Stored records:
------------------------------------------------------------------------
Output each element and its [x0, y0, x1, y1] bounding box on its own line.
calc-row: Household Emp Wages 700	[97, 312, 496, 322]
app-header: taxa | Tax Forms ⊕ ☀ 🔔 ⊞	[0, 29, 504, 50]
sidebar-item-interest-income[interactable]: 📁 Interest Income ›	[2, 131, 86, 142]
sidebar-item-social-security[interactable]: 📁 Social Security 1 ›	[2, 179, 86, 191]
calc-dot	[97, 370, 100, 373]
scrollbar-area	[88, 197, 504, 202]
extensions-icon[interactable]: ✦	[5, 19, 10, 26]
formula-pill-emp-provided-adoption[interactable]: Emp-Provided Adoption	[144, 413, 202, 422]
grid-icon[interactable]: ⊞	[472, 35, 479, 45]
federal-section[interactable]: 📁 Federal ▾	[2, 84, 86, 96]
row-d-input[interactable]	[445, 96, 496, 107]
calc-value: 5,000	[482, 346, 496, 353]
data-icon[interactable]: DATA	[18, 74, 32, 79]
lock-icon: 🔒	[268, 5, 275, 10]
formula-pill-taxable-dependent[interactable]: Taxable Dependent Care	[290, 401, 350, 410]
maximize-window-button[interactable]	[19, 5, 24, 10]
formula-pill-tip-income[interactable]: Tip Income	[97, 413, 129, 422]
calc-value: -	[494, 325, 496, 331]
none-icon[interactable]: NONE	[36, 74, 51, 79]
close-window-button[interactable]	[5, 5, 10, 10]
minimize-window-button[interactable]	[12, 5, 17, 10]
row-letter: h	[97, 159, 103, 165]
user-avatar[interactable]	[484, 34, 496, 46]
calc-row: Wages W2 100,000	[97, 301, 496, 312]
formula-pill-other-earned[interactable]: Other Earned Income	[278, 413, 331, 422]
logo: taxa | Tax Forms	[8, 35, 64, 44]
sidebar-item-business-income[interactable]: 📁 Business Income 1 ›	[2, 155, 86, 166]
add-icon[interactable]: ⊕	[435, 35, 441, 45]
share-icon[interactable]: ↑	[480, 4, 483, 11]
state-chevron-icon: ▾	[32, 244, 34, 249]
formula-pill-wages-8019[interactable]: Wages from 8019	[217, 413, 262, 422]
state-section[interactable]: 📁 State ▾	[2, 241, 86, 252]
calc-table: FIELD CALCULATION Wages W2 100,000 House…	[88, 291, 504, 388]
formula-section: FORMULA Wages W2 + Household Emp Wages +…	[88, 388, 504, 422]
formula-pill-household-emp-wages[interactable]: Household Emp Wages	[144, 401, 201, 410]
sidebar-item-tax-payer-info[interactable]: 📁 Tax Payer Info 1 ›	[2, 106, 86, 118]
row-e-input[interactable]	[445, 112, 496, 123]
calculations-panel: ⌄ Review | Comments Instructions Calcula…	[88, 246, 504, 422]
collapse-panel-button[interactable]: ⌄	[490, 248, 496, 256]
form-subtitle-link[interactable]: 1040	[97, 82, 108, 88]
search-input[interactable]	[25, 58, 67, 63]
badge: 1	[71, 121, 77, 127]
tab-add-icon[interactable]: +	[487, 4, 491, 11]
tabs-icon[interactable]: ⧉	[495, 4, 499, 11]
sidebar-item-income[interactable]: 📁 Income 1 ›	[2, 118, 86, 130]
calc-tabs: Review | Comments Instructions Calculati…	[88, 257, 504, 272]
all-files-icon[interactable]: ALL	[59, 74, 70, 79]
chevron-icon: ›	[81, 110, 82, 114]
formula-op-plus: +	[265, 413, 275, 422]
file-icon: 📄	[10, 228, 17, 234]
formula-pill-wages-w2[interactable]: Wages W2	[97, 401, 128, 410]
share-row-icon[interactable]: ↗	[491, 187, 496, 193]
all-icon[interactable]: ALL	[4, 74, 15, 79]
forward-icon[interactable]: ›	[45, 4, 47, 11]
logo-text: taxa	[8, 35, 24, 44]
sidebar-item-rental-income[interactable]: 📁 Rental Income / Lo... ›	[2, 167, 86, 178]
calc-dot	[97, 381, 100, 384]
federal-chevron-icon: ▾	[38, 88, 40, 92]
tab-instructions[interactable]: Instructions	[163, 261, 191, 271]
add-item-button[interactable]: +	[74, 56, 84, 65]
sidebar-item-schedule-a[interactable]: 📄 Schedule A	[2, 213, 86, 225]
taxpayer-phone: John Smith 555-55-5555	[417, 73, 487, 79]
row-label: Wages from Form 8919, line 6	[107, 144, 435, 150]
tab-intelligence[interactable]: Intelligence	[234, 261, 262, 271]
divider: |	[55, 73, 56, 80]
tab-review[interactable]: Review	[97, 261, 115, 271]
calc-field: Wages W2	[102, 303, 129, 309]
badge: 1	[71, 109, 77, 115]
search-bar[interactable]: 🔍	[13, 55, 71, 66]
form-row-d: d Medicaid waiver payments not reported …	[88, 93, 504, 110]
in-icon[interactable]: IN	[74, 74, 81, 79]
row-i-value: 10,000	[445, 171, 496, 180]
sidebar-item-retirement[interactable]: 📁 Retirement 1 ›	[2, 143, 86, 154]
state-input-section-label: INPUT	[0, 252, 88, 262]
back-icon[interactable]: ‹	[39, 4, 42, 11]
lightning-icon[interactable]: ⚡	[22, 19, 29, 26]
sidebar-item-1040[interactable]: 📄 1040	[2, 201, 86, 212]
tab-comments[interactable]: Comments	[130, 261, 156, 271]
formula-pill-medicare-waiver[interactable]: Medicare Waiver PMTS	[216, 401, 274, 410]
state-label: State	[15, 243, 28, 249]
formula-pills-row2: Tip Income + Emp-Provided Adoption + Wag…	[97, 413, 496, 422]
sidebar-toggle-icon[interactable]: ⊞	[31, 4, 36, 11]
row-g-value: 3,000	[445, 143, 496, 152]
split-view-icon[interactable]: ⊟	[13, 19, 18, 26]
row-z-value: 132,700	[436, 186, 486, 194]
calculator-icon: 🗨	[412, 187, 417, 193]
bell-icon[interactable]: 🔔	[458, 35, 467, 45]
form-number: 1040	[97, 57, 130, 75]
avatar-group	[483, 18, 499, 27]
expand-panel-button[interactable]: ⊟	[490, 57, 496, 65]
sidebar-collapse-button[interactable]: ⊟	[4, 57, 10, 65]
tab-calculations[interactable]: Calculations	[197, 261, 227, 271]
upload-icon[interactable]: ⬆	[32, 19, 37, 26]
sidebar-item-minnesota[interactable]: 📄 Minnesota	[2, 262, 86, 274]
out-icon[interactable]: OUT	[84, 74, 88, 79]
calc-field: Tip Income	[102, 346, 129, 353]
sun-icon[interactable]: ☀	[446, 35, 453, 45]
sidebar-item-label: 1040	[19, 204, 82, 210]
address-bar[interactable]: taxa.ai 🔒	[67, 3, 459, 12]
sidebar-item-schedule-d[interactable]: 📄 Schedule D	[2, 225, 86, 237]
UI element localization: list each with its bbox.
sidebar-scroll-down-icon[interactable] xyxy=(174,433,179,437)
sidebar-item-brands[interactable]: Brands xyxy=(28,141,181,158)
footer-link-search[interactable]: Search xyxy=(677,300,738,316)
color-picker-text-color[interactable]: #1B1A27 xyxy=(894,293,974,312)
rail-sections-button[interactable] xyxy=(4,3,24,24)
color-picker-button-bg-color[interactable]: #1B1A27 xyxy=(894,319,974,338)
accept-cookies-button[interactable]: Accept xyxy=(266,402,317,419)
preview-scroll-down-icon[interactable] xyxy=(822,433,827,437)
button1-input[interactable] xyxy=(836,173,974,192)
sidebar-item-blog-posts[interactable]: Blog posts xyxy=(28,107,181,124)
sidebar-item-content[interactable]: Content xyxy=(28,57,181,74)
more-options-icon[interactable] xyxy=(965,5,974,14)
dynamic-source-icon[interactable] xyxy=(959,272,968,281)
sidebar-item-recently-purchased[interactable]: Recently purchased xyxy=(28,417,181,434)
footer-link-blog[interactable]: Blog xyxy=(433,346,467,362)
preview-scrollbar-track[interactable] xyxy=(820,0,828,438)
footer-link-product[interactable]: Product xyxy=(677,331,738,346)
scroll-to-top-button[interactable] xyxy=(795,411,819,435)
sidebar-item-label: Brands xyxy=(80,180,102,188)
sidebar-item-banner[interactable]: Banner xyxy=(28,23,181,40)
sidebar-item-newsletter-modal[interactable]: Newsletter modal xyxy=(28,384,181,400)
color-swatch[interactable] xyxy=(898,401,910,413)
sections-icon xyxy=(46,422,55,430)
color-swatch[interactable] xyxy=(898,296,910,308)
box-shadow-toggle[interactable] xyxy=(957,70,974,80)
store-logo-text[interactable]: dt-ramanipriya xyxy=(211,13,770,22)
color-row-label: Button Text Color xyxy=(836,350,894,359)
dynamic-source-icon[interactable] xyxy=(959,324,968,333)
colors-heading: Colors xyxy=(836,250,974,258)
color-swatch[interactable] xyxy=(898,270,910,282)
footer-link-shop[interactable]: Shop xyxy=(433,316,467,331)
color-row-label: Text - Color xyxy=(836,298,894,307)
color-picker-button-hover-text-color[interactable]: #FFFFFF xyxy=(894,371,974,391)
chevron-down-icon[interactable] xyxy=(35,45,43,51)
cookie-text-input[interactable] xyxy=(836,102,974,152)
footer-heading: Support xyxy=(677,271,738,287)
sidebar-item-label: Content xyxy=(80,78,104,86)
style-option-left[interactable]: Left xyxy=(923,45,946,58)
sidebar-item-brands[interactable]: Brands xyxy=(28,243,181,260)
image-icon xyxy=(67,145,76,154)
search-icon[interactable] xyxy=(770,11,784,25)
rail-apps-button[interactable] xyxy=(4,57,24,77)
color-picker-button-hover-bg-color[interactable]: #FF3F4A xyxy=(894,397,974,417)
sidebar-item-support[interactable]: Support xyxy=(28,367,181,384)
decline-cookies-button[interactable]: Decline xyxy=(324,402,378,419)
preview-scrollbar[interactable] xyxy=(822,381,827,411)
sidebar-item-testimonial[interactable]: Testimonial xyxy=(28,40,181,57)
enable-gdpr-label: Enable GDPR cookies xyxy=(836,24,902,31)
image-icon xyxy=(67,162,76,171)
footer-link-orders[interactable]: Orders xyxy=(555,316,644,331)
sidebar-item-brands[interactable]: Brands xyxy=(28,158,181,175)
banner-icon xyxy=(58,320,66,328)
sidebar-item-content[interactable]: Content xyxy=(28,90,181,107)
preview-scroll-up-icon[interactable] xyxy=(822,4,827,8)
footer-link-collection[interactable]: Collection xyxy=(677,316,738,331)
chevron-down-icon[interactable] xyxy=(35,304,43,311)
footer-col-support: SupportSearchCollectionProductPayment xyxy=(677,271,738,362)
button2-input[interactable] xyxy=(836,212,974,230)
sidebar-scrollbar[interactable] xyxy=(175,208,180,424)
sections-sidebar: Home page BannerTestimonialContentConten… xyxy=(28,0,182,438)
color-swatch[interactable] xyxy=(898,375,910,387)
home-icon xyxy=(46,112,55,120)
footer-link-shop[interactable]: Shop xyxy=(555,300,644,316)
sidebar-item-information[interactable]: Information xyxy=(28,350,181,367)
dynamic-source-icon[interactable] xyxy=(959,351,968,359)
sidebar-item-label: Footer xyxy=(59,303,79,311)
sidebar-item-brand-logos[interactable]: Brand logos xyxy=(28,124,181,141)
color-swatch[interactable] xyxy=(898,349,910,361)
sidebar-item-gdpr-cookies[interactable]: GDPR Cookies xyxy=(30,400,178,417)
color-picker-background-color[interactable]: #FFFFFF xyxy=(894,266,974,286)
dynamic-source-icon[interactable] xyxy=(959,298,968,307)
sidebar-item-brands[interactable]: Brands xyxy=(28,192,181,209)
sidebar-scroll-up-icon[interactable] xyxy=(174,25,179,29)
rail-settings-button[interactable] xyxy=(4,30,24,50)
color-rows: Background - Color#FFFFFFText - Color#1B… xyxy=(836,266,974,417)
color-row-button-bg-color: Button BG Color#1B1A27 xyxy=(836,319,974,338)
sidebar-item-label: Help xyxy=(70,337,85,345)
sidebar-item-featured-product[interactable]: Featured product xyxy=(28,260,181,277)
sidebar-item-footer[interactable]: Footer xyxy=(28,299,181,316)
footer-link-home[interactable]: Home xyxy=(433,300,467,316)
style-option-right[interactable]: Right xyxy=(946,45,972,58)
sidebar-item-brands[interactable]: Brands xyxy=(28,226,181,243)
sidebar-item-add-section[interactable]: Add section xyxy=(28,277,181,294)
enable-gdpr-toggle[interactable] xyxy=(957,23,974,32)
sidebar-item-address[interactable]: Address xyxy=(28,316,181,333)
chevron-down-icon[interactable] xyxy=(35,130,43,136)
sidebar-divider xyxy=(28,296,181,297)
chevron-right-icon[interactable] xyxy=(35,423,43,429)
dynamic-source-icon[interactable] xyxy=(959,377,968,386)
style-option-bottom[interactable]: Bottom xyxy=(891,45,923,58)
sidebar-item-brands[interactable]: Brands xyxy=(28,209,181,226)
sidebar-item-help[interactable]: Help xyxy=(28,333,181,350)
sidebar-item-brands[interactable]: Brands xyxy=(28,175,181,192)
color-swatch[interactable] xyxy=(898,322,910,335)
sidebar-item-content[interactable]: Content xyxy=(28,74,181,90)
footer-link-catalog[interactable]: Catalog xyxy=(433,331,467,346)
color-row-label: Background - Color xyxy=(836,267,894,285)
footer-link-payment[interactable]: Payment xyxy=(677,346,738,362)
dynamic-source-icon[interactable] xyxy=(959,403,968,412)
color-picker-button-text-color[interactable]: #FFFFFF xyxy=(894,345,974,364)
------------------------------------------------------------------------
• **TASK OBJECTIVE**: Read through the data and copy every line where "Adoption" shows up.

• **ANSWER SPACE**:
formula-pill-emp-provided-adoption[interactable]: Emp-Provided Adoption	[144, 413, 202, 422]
formula-pills-row2: Tip Income + Emp-Provided Adoption + Wag…	[97, 413, 496, 422]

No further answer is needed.